Can a person shoot coyotes in ND in August?


----------



## gsehnter-bloms (Dec 16, 2007)

Umm... im not sure.


----------



## blhunter3 (May 5, 2007)

I was just asking because that would be a great time to get them things. Everytime we are combining out there we chase out a ton of yotes, and if I had a gun they where all within 200 yards and just a few where outside of 300yards.


----------



## gsehnter-bloms (Dec 16, 2007)

Oh i see. Where are u at in ND?


----------



## blhunter3 (May 5, 2007)

I help family combine in Jamestown, but right now I am in Battle Lake MN. We have just a few yotes around here, I i think over shot them this year.


----------



## saskcoyote (Dec 30, 2006)

Hi gsehnter: "What am I doing wrong?". I've asked myself that a hundred times because just as I begin to think "I've got these guys figured", they show me just how much I have to learn. 

Bad luck? Wrong place? Wrong time? Here's an example.

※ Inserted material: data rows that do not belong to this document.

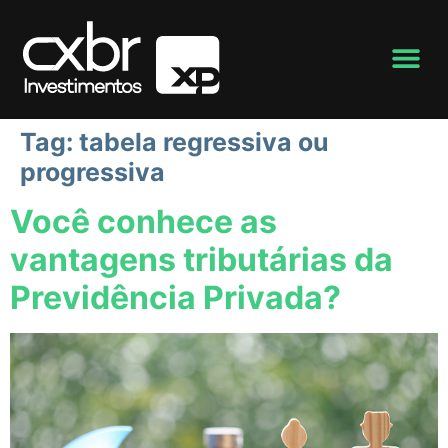
Tag:
tabela regressiva ou
progressiva
Você conhece as
vantagens tributárias da
Previdência Privada?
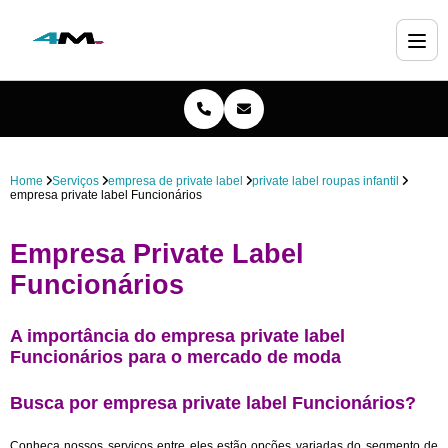
Home
Serviços
empresa de private label
private label roupas infantil
empresa private label Funcionários
Empresa Private Label
Funcionários
A importância do empresa private label
Funcionários para o mercado de moda
Busca por empresa private label Funcionários?
Conheça nossos serviços entre eles estão opções variadas do segmento de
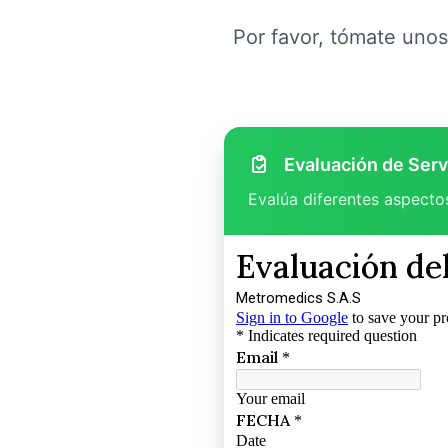
Por favor, tómate unos
Evaluación de Serv
Evalúa diferentes aspectos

Went out Sunday morning. Stopped at a spot. Did the interrogation and locator. Worked. (I'll go back there later). First stand, breeze from the west. Bush to the west of me and I'm set on the south side of a big bush that extends north. Did the vocalization medley and couple minutes later got response. Whooppee. Sitting there expecting a yote from the west. 8)

Sure enough, 12 minutes in, a yote comes in, but instead of him appearing 70 yards to the west where I can do my thing, one appears four STEPS away to the west, sneaking out from behind a dead fall. 

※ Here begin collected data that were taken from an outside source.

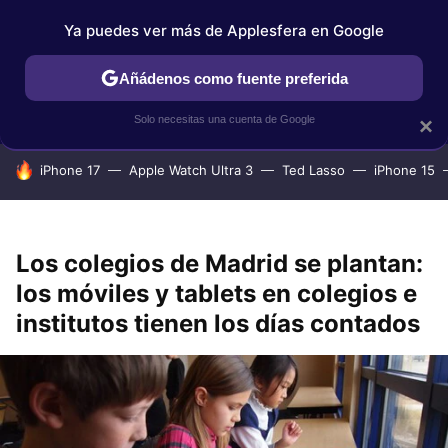
Ya puedes ver más de Applesfera en Google
IPHONE
TUTORIALES
APPLESFERA SELECCIÓN
IOS
Añádenos como fuente preferida
Solo necesitas una cuenta de Google
×
HOY SE HABLA DE
iPhone 17
Apple Watch Ultra 3
Ted Lasso
iPhone 15
Los colegios de Madrid se plantan:
los móviles y tablets en colegios e
institutos tienen los días contados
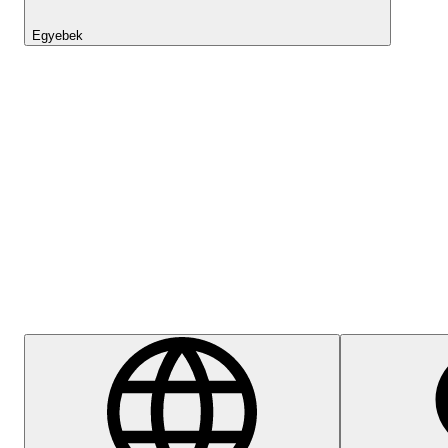
Egyebek
Lightyear AI
Súgóközpont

Well, you see the picture. He's looking dead on at me, I'm looking dead on at him. He sees my ugly face (which would scare any coyote), and I can count the whiskers on his chin he's so close. 

I can't move to even line up a shot, even bringing the .223 for a shot-from-the-hip ain't gonna happen. He turns and disappears as quickly as he appeared.

Next stand, got 'em talking but they ain't coming. Third stand, batteries on the Fx-3 died. Spare batteries weren't any better.

Took out the hand calls but the stands I had in that area weren't conducive to hand calling.

Yotes beat me again. The easy guys in October and November ended up at the fur auction (got screwed there, too). The December and January yotes are a whole different ball game.

But I've got a whole new strategy for February coyotes and I'm going to whack 'em.

Moral of the story? Never give up.:beer:


----------



## hunt4P&amp;Y (Sep 23, 2004)

You can shoot yotes 24-7 365 there is no start or end to the season, just a date where you have to renue your licence.

I have hunted in the summer/ early fall. IT IS FUN. The only thing that kind of sucks is all of the crop is up there is yotes everywhere. In the winter they get pushed to cover. Summer hunting you have to find somewhere where you can call and actaully see them coming. Or else grab your goose gun and start calling. They look damn good in the summer and no one else is putting much pressure on them! Give it a shot!


----------



## blhunter3 (May 5, 2007)

I will if I am driving truck/semi. But chances are I will be driving the combine. Hopefully I will get the chance to get a couple.


----------